Transcribe the entries exactly. Start at the top, stop after the line with "O nás (1308, 766)", and omit every picture.
[Record extracts — start]
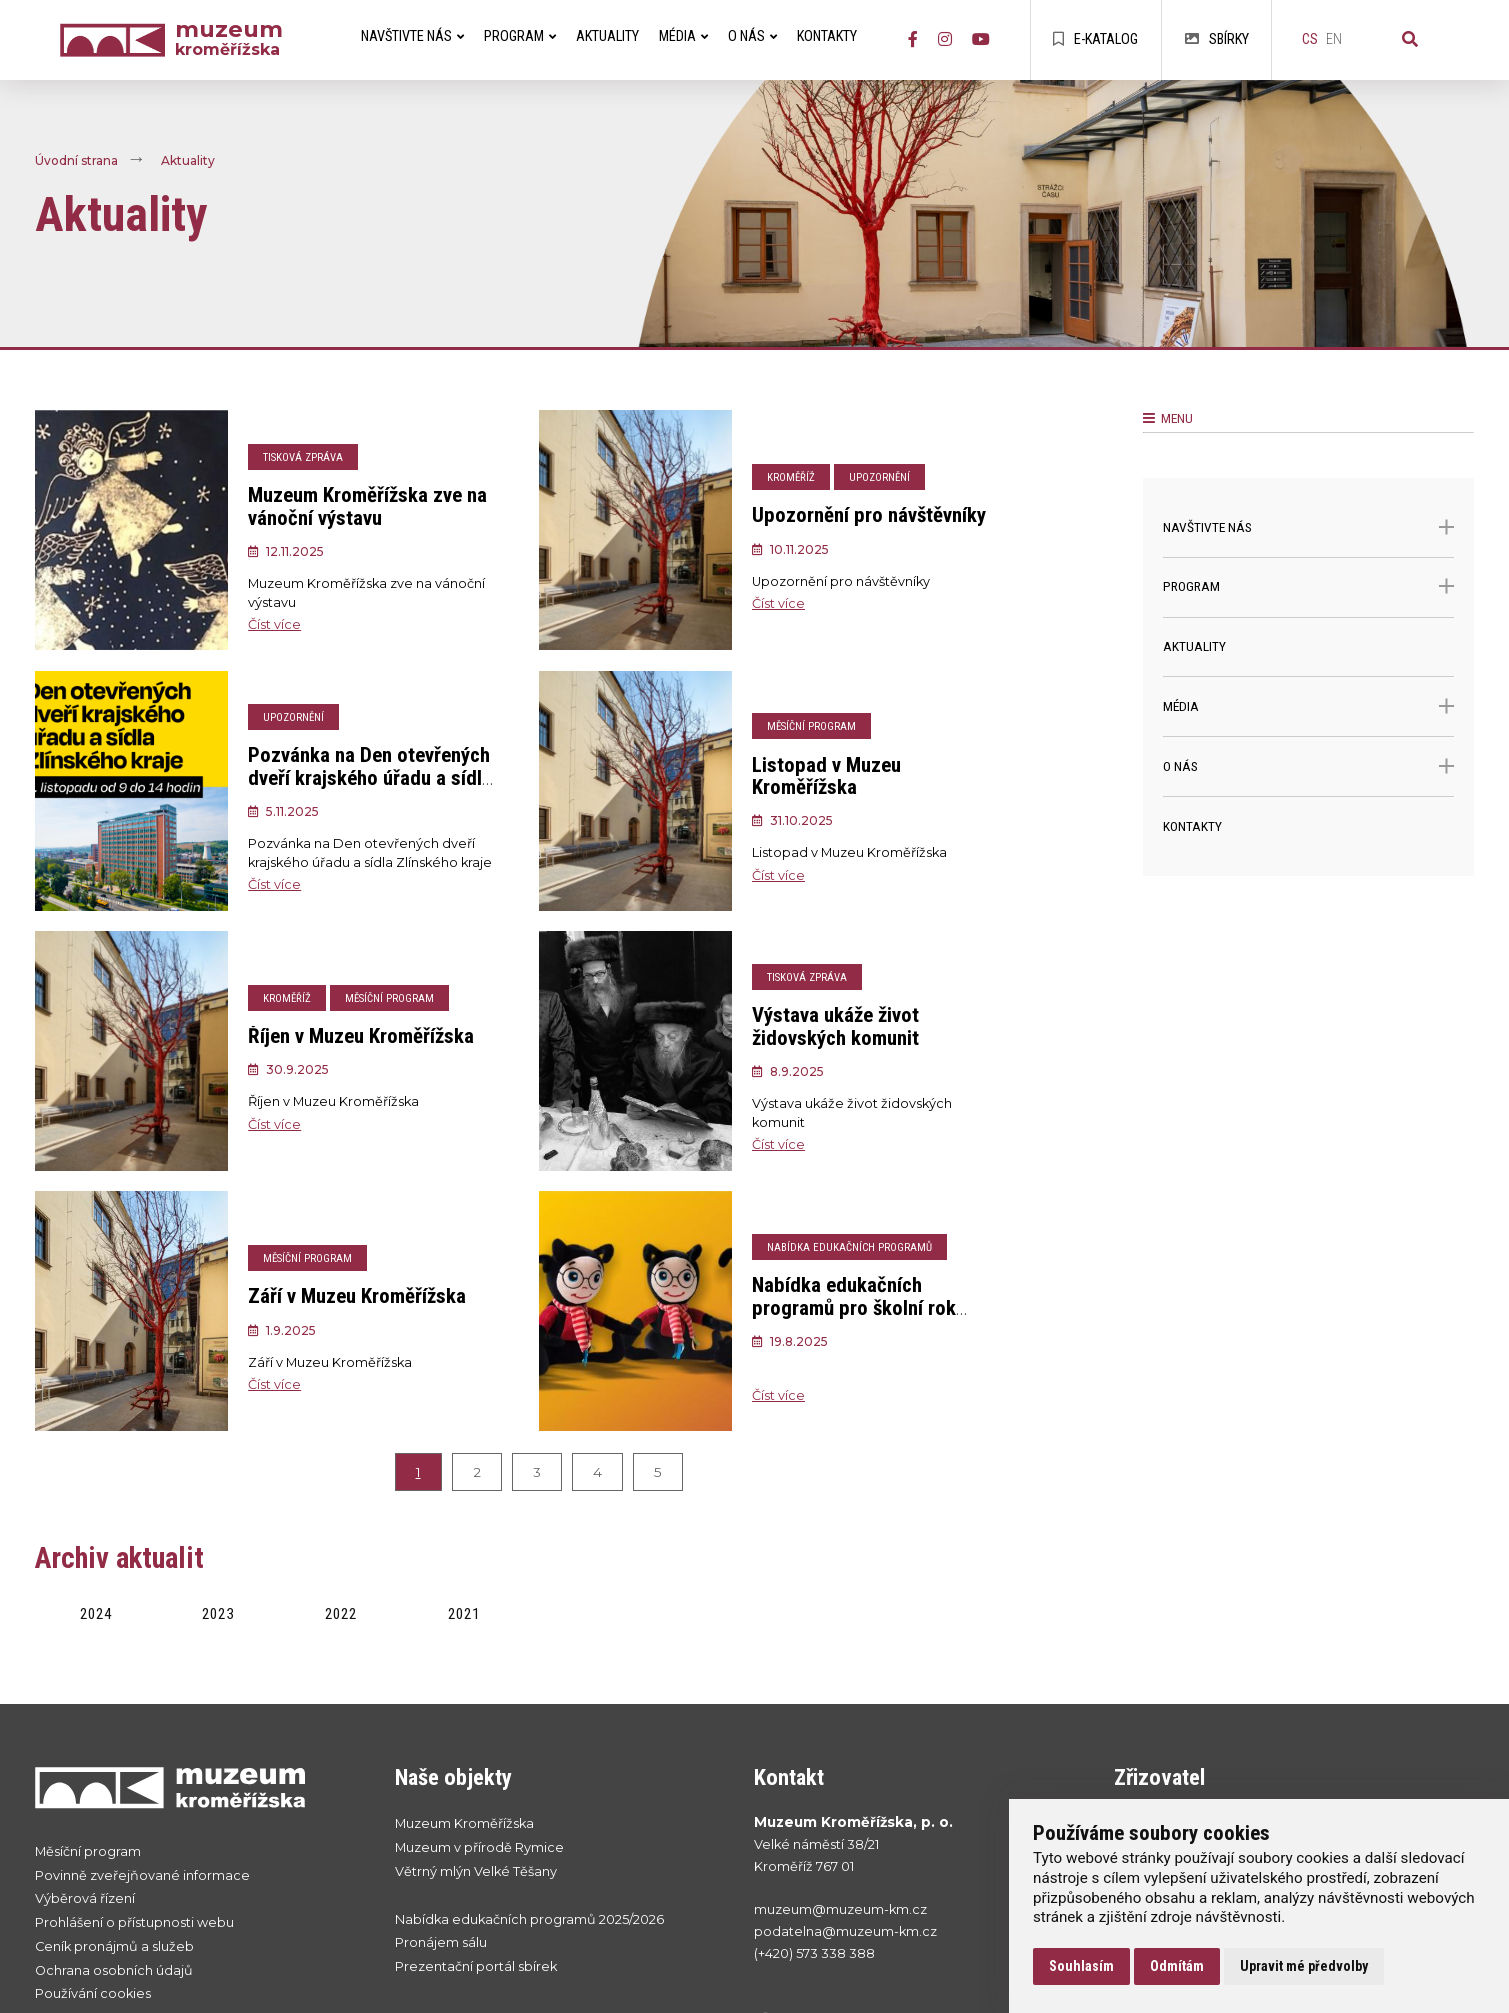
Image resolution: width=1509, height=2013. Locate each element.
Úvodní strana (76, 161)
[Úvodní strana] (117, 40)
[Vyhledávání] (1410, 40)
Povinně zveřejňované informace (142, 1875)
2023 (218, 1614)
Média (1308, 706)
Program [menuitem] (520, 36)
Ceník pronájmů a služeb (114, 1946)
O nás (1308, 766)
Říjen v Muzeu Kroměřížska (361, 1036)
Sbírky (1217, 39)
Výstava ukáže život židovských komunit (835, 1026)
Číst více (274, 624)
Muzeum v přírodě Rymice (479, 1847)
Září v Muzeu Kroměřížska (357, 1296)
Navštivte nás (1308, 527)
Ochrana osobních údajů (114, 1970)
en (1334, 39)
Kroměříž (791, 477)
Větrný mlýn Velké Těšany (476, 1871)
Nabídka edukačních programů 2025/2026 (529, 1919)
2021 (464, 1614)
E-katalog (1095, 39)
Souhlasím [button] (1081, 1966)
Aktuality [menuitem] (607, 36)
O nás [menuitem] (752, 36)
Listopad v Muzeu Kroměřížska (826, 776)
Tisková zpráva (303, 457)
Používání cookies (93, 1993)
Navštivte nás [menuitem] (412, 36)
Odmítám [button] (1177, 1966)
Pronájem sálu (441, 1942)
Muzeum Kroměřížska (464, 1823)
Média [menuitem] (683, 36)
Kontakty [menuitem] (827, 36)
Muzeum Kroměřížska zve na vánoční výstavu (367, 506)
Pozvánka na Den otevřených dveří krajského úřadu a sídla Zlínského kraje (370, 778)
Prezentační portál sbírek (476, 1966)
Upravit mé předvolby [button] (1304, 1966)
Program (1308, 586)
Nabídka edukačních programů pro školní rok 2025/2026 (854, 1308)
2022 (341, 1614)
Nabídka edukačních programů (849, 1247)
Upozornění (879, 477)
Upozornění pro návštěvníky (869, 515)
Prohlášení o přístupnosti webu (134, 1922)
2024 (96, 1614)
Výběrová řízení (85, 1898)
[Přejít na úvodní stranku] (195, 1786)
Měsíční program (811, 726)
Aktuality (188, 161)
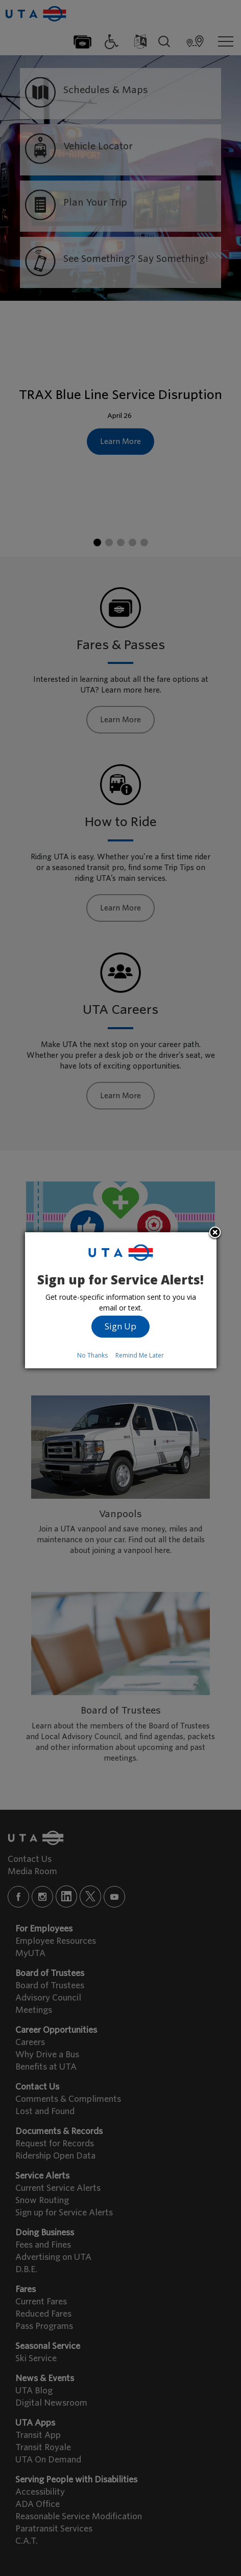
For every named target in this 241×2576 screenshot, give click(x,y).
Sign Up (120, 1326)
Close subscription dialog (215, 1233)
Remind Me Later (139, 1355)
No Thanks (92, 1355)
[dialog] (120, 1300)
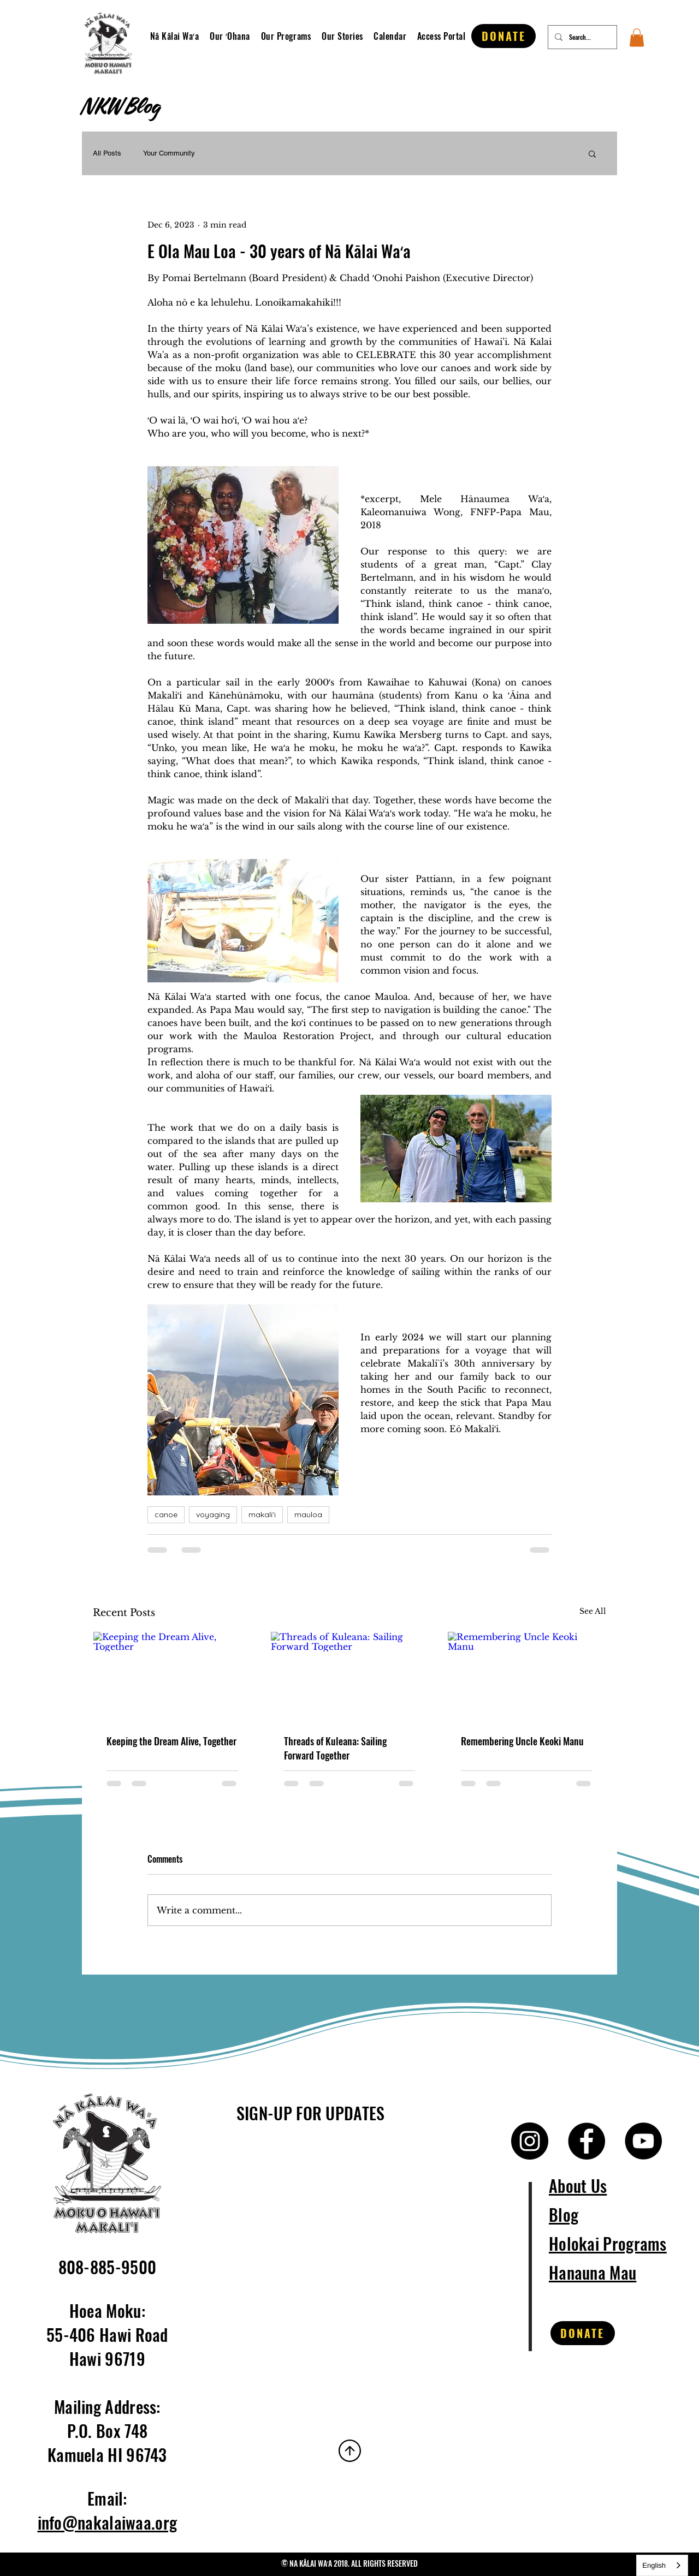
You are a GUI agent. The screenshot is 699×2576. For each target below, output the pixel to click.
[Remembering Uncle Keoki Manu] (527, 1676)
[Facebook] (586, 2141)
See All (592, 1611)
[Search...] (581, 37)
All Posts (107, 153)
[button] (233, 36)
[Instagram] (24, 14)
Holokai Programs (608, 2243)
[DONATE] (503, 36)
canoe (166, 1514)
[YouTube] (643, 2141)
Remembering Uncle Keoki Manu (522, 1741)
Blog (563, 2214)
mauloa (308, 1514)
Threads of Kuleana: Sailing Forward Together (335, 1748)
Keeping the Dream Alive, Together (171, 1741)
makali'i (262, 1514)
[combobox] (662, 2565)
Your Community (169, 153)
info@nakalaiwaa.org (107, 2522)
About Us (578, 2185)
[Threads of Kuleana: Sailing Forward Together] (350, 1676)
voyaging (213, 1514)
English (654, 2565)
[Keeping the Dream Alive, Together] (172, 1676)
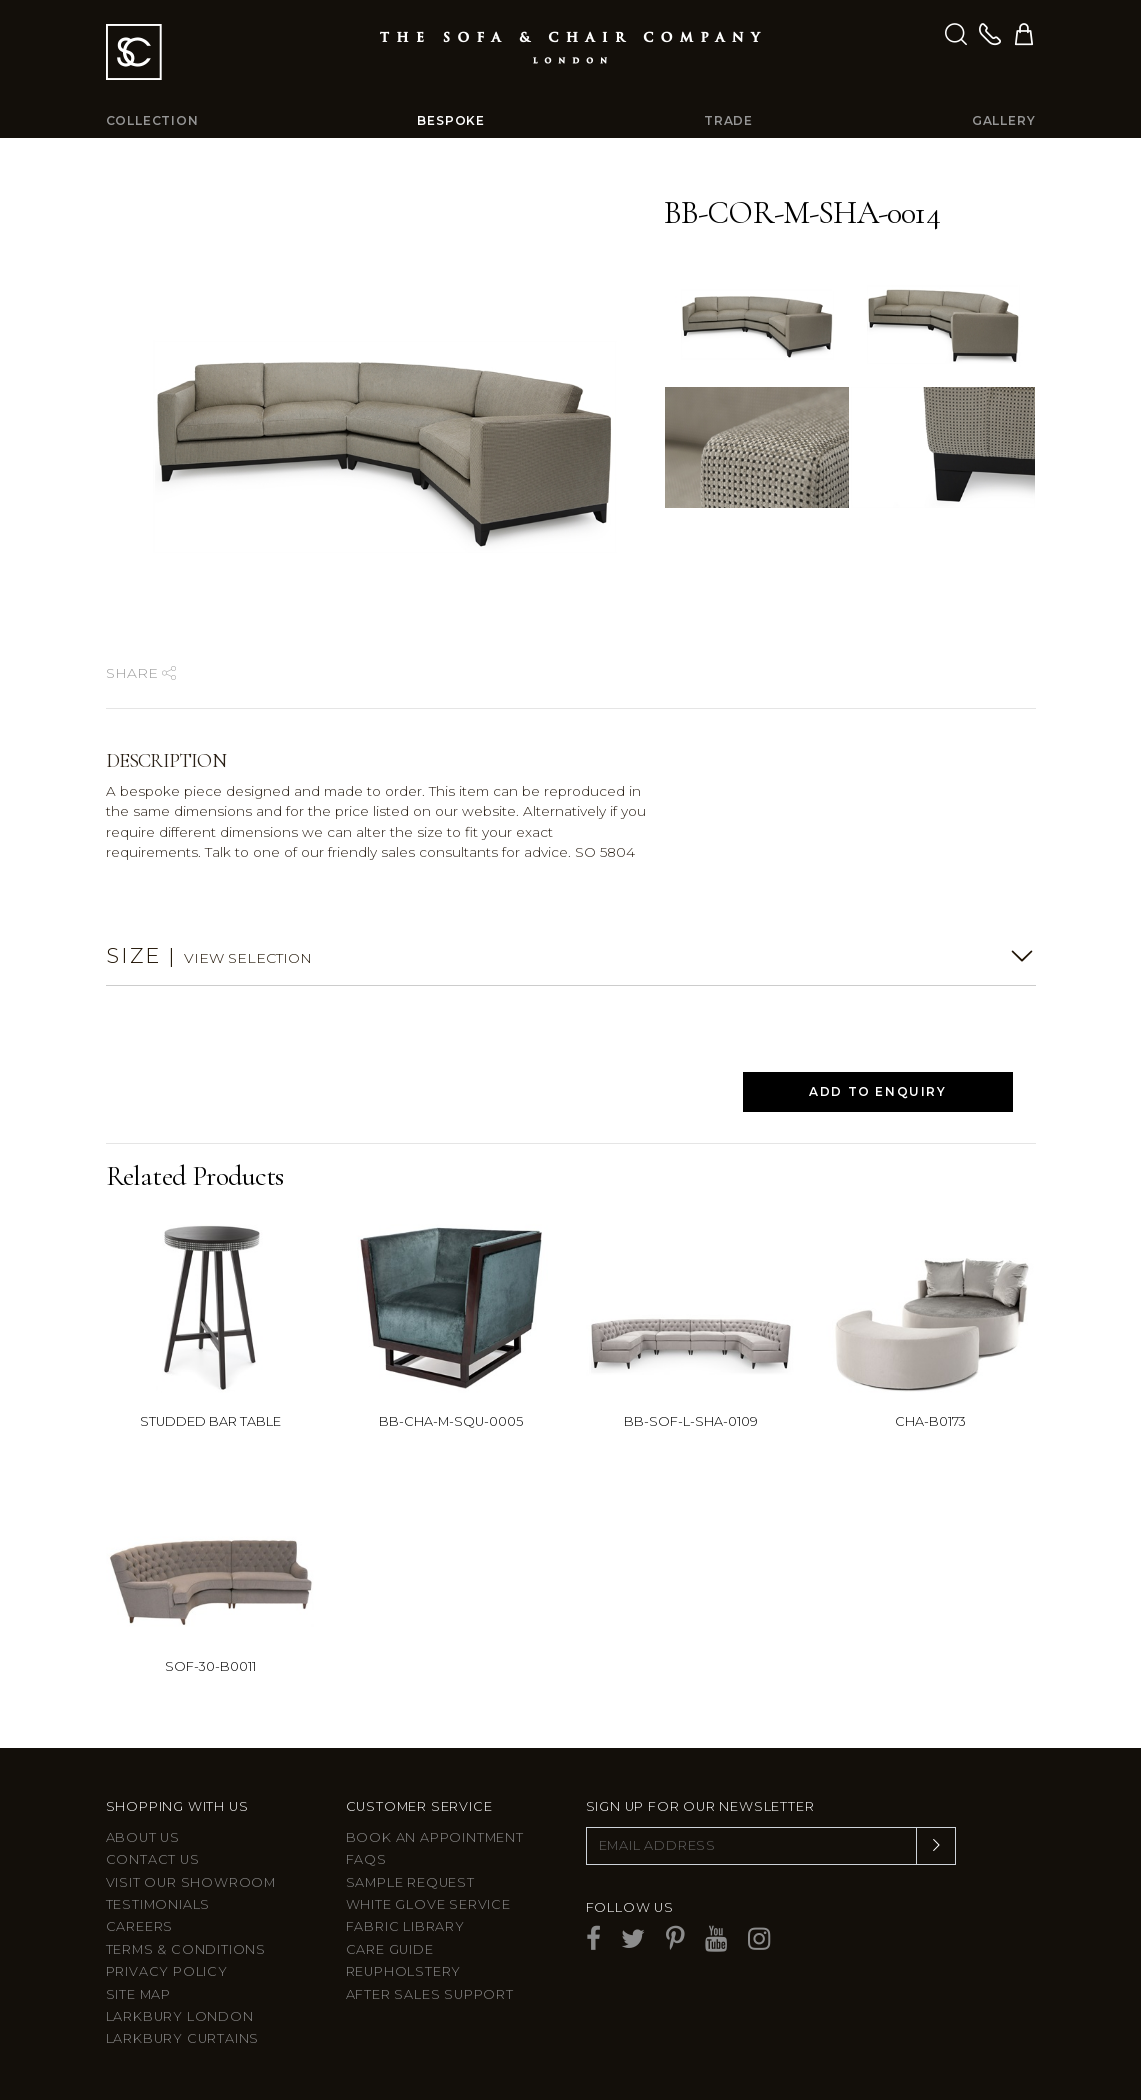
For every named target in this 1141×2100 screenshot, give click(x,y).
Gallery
[Record extracts — finish]
### Result
Image resolution: width=1509, height=2013. Locate each element.
Úvodní strana (76, 161)
[Úvodní strana] (117, 40)
[Vyhledávání] (1410, 40)
Povinně zveřejňované informace (142, 1875)
2023 (218, 1614)
Média (1308, 706)
Program [menuitem] (520, 36)
Ceník pronájmů a služeb (114, 1946)
O nás (1308, 766)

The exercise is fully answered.